Des milliers de policiers venus de tous les États-Unis ont rendu hommage dimanche à un collègue assassiné fin décembre à New York, un petit nombre profitant de la cérémonie pour défier une nouvelle fois le maire de la ville.

Quelques dizaines de policiers, parmi la foule très dense venue aux funérailles de Wenjian Liu, ont tourné ostensiblement le dos aux écrans où apparaissait le maire Bill de Blasio qui prenait la parole, selon les images de télévision et des photos diffusées sur les réseaux sociaux.

La cérémonie elle-même qui se déroulait dans un funérarium de Brooklyn - le quartier où Wenjian Liu et son collègue Rafael Ramos ont été abattus - n'a pas été perturbée.

Le 27 décembre, des centaines de policiers avaient déjà tourné le dos aux écrans montrant M. de Blasio lors des funérailles de Rafael Ramos. Le geste humiliant avait étalé au grand jour les tensions entre l'élu et ses 34 000 hommes et femmes en uniforme.

M. de Blasio avait soutenu les manifestations qui dans tout le pays dénonçaient le racisme de policiers après les tragiques décès de deux Noirs, tués par la police cet été alors qu'ils n'étaient pas armés. La mobilisation s'était amplifiée à l'automne lorsque les policiers impliqués - y compris des membres du NYPD - tous blancs - ont échappé à toute poursuite.

Le soutien de M. de Blasio aux manifestants est mal passé dans la troupe, la plus importante force de police du pays.

Certains policiers ne lui ont pas pardonné non plus d'avoir déclaré début décembre qu'il avait expliqué à son fils adolescent, qui est métis, qu'il devait faire attention dans ses interactions avec les forces de l'ordre.
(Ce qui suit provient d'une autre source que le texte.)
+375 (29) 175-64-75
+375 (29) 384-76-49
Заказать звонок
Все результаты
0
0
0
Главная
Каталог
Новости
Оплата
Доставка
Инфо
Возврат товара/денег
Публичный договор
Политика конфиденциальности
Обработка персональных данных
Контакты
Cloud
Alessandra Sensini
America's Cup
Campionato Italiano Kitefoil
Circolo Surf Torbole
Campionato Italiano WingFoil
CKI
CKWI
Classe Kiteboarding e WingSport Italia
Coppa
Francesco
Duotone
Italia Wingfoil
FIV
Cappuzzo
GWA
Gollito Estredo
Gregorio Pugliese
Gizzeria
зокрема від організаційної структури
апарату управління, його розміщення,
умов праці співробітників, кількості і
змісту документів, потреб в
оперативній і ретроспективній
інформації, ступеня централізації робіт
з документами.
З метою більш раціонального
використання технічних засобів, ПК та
Une réunion mardi entre le maire et cinq syndicats de police, pour essayer d'apaiser les tensions, n'a permis aucune avancée.
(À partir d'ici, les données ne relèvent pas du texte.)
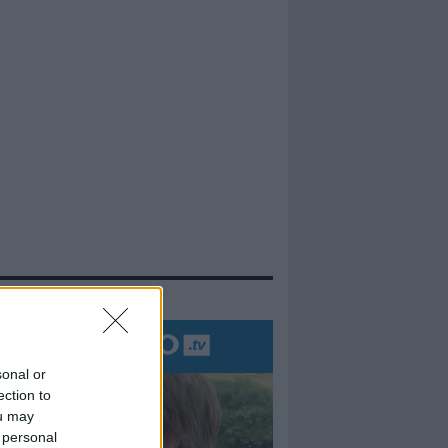
evidenza
sonal or
ection to
ou may
 personal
Les responsables de deux de ces syndicats avaient accusé M. de Blasio d'avoir du sang sur les mains après le double meurtre.
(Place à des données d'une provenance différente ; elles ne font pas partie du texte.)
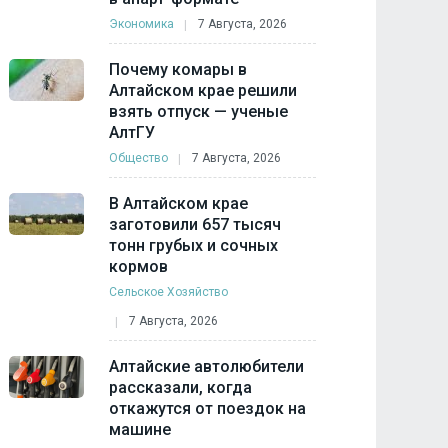
Экономика
7 Августа, 2026
Почему комары в
Алтайском крае решили
взять отпуск — ученые
АлтГУ
Общество
7 Августа, 2026
В Алтайском крае
заготовили 657 тысяч
тонн грубых и сочных
кормов
Сельское Хозяйство
7 Августа, 2026
Алтайские автолюбители
рассказали, когда
откажутся от поездок на
машине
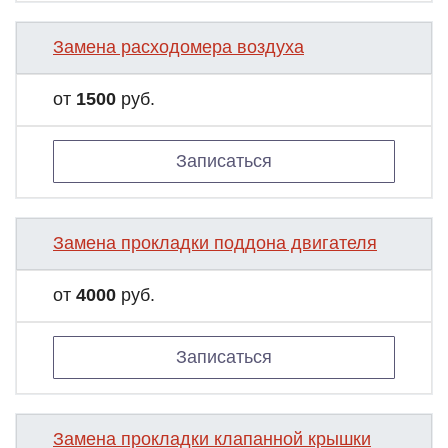
Замена расходомера воздуха
от
1500
руб.
Записаться
Замена прокладки поддона двигателя
от
4000
руб.
Записаться
Замена прокладки клапанной крышки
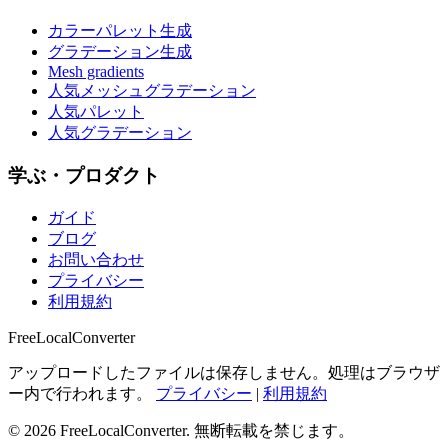
カラーパレット生成
グラデーション生成
Mesh gradients
人気メッシュグラデーション
人気パレット
人気グラデーション
学ぶ・プロダクト
ガイド
ブログ
お問い合わせ
プライバシー
利用規約
FreeLocalConverter
アップロードしたファイルは保存しません。処理はブラウザ
ー内で行われます。
プライバシー
|
利用規約
© 2026 FreeLocalConverter. 無断転載を禁じます。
Les appels du chef de la police, Bill Bratton, à ne pas profiter de la cérémonie pour marquer leur désapprobation n'ont donc été que partiellement entendus.

La ville au coeur brisé

Le 20 décembre, Wenjian Liu et Rafael Ramos avaient été abattus à bout portant par un déséquilibré, qui affirmait vouloir venger la mort de Michael Brown et Eric Garner.

Le maire a rendu hommage au «courage, au sacrifice et à la gentillesse» de Wenjian Liu dans son éloge funèbre.

«Toute la ville a le coeur brisé», a ajouté le maire.

«Wenjian Liu était un homme bon. Il a suivi la voie du courage, la voie du sacrifice et la voie de la gentillesse. Voilà qui il était et voilà celui qui nous a été ravi beaucoup trop tôt», a souligné M. de Blasio.

Pour le maire, Wenjian Liu, immigré de Chine à l'âge de 12 ans, était l'incarnation du rêve américain.

«L'histoire du détective Liu est une puissante histoire de l'Amérique, c'est un classique conte de New York», a-t-il dit.

En larme, la jeune veuve du policier, Pei Xia Chen, qui a épousé Wenjian liu seulement quelques mois avant sa mort, a salué la mémoire de son mari, son «âme soeur» et un «mari merveilleux».

Le cercueil du policier, drapé des couleurs de la NYPD, a ensuite été déposé dans un corbillard par six policiers en uniforme de cérémonie.

À l'instar des militaires américains, dont les rites et traditions ont influencé ceux des hommes en bleu, les porteurs ont plié le drapeau et l'ont remis à la veuve.

Le cortège, précédé de motos de police à perte de vue, s'est ébranlé vers le cimetière entre une impressionnante haie de milliers de policiers.

Les joueurs de cornemuse du NYPD, en kilt, ont aussi rendu hommage à leur camarade, comme le veut la tradition de cette force de police, marquée par les origines irlandaises de nombre de ses membres depuis sa création en 1845.

Les funérailles de Wenjian Liu avaient été retardées pour permettre à la famille de faire le voyage de Chine.